_TASK INSTRUCTIONS_
Below are some records; return each one exactly.

╭─ RECORDS FOR THE EXERCISE

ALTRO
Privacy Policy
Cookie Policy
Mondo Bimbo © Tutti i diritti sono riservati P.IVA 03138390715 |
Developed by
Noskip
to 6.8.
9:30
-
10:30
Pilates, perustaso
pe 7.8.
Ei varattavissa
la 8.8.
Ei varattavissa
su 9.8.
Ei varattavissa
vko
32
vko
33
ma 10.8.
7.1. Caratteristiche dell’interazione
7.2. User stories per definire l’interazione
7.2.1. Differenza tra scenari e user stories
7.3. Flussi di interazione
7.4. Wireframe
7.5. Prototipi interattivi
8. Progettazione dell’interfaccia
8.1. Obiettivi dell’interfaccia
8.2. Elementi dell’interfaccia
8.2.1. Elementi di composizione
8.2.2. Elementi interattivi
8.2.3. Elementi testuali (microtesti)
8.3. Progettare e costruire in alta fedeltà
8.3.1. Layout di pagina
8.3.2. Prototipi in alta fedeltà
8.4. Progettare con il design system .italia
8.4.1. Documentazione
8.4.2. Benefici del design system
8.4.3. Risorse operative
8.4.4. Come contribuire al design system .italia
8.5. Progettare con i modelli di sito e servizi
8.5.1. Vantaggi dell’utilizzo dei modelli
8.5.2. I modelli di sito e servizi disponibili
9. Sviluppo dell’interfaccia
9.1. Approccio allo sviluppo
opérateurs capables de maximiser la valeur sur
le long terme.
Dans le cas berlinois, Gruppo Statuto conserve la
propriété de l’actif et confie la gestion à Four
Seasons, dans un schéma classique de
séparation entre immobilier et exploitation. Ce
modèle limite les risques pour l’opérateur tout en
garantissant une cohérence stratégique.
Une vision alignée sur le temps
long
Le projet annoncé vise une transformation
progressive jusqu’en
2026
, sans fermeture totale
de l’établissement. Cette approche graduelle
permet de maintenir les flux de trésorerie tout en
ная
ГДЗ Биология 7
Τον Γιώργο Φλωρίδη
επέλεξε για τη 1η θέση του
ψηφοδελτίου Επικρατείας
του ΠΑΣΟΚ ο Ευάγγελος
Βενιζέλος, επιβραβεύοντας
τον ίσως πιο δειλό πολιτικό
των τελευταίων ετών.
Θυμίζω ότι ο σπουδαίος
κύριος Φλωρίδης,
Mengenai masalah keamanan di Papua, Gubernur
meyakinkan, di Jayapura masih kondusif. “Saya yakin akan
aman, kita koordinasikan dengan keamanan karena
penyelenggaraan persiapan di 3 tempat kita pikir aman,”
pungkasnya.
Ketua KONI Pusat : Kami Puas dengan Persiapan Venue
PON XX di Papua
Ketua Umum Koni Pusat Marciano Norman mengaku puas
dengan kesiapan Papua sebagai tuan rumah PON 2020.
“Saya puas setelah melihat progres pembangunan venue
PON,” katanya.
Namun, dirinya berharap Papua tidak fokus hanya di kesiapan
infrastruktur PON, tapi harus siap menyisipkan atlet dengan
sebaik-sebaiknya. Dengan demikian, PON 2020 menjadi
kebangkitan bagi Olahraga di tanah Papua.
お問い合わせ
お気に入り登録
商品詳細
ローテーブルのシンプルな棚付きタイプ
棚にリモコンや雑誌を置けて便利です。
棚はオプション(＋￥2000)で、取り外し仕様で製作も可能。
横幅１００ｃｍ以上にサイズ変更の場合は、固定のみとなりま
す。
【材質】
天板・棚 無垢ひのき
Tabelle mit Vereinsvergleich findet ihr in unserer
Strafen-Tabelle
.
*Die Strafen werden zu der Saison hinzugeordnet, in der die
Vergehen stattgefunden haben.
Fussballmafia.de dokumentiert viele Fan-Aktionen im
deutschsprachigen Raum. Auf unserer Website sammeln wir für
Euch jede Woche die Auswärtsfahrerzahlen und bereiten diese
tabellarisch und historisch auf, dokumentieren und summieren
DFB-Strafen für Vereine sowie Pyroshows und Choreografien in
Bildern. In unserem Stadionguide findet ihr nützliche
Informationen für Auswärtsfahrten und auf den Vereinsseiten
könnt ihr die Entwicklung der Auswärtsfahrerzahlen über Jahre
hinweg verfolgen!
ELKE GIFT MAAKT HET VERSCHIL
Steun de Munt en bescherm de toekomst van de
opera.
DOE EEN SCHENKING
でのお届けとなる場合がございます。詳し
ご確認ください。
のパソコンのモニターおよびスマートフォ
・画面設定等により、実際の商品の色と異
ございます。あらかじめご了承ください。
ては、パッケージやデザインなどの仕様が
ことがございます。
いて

╰─

_ANSWER BOX_
ALTRO
Privacy Policy
Cookie Policy
Mondo Bimbo © Tutti i diritti sono riservati P.IVA 03138390715 |
Developed by
Noskip
to 6.8.
9:30
-
10:30
Pilates, perustaso
pe 7.8.
Ei varattavissa
la 8.8.
Ei varattavissa
su 9.8.
Ei varattavissa
vko
32
vko
33
ma 10.8.
7.1. Caratteristiche dell’interazione
7.2. User stories per definire l’interazione
7.2.1. Differenza tra scenari e user stories
7.3. Flussi di interazione
7.4. Wireframe
7.5. Prototipi interattivi
8. Progettazione dell’interfaccia
8.1. Obiettivi dell’interfaccia
8.2. Elementi dell’interfaccia
8.2.1. Elementi di composizione
8.2.2. Elementi interattivi
8.2.3. Elementi testuali (microtesti)
8.3. Progettare e costruire in alta fedeltà
8.3.1. Layout di pagina
8.3.2. Prototipi in alta fedeltà
8.4. Progettare con il design system .italia
8.4.1. Documentazione
8.4.2. Benefici del design system
8.4.3. Risorse operative
8.4.4. Come contribuire al design system .italia
8.5. Progettare con i modelli di sito e servizi
8.5.1. Vantaggi dell’utilizzo dei modelli
8.5.2. I modelli di sito e servizi disponibili
9. Sviluppo dell’interfaccia
9.1. Approccio allo sviluppo
opérateurs capables de maximiser la valeur sur
le long terme.
Dans le cas berlinois, Gruppo Statuto conserve la
propriété de l’actif et confie la gestion à Four
Seasons, dans un schéma classique de
séparation entre immobilier et exploitation. Ce
modèle limite les risques pour l’opérateur tout en
garantissant une cohérence stratégique.
Une vision alignée sur le temps
long
Le projet annoncé vise une transformation
progressive jusqu’en
2026
, sans fermeture totale
de l’établissement. Cette approche graduelle
permet de maintenir les flux de trésorerie tout en
ная
ГДЗ Биология 7
Τον Γιώργο Φλωρίδη
επέλεξε για τη 1η θέση του
ψηφοδελτίου Επικρατείας
του ΠΑΣΟΚ ο Ευάγγελος
Βενιζέλος, επιβραβεύοντας
τον ίσως πιο δειλό πολιτικό
των τελευταίων ετών.
Θυμίζω ότι ο σπουδαίος
κύριος Φλωρίδης,
Mengenai masalah keamanan di Papua, Gubernur
meyakinkan, di Jayapura masih kondusif. “Saya yakin akan
aman, kita koordinasikan dengan keamanan karena
penyelenggaraan persiapan di 3 tempat kita pikir aman,”
pungkasnya.
Ketua KONI Pusat : Kami Puas dengan Persiapan Venue
PON XX di Papua
Ketua Umum Koni Pusat Marciano Norman mengaku puas
dengan kesiapan Papua sebagai tuan rumah PON 2020.
“Saya puas setelah melihat progres pembangunan venue
PON,” katanya.
Namun, dirinya berharap Papua tidak fokus hanya di kesiapan
infrastruktur PON, tapi harus siap menyisipkan atlet dengan
sebaik-sebaiknya. Dengan demikian, PON 2020 menjadi
kebangkitan bagi Olahraga di tanah Papua.
お問い合わせ
お気に入り登録
商品詳細
ローテーブルのシンプルな棚付きタイプ
棚にリモコンや雑誌を置けて便利です。
棚はオプション(＋￥2000)で、取り外し仕様で製作も可能。
横幅１００ｃｍ以上にサイズ変更の場合は、固定のみとなりま
す。
【材質】
天板・棚 無垢ひのき
Tabelle mit Vereinsvergleich findet ihr in unserer
Strafen-Tabelle
.
*Die Strafen werden zu der Saison hinzugeordnet, in der die
Vergehen stattgefunden haben.
Fussballmafia.de dokumentiert viele Fan-Aktionen im
deutschsprachigen Raum. Auf unserer Website sammeln wir für
Euch jede Woche die Auswärtsfahrerzahlen und bereiten diese
tabellarisch und historisch auf, dokumentieren und summieren
DFB-Strafen für Vereine sowie Pyroshows und Choreografien in
Bildern. In unserem Stadionguide findet ihr nützliche
Informationen für Auswärtsfahrten und auf den Vereinsseiten
könnt ihr die Entwicklung der Auswärtsfahrerzahlen über Jahre
hinweg verfolgen!
ELKE GIFT MAAKT HET VERSCHIL
Steun de Munt en bescherm de toekomst van de
opera.
DOE EEN SCHENKING
でのお届けとなる場合がございます。詳し
ご確認ください。
のパソコンのモニターおよびスマートフォ
・画面設定等により、実際の商品の色と異
ございます。あらかじめご了承ください。
ては、パッケージやデザインなどの仕様が
ことがございます。
いて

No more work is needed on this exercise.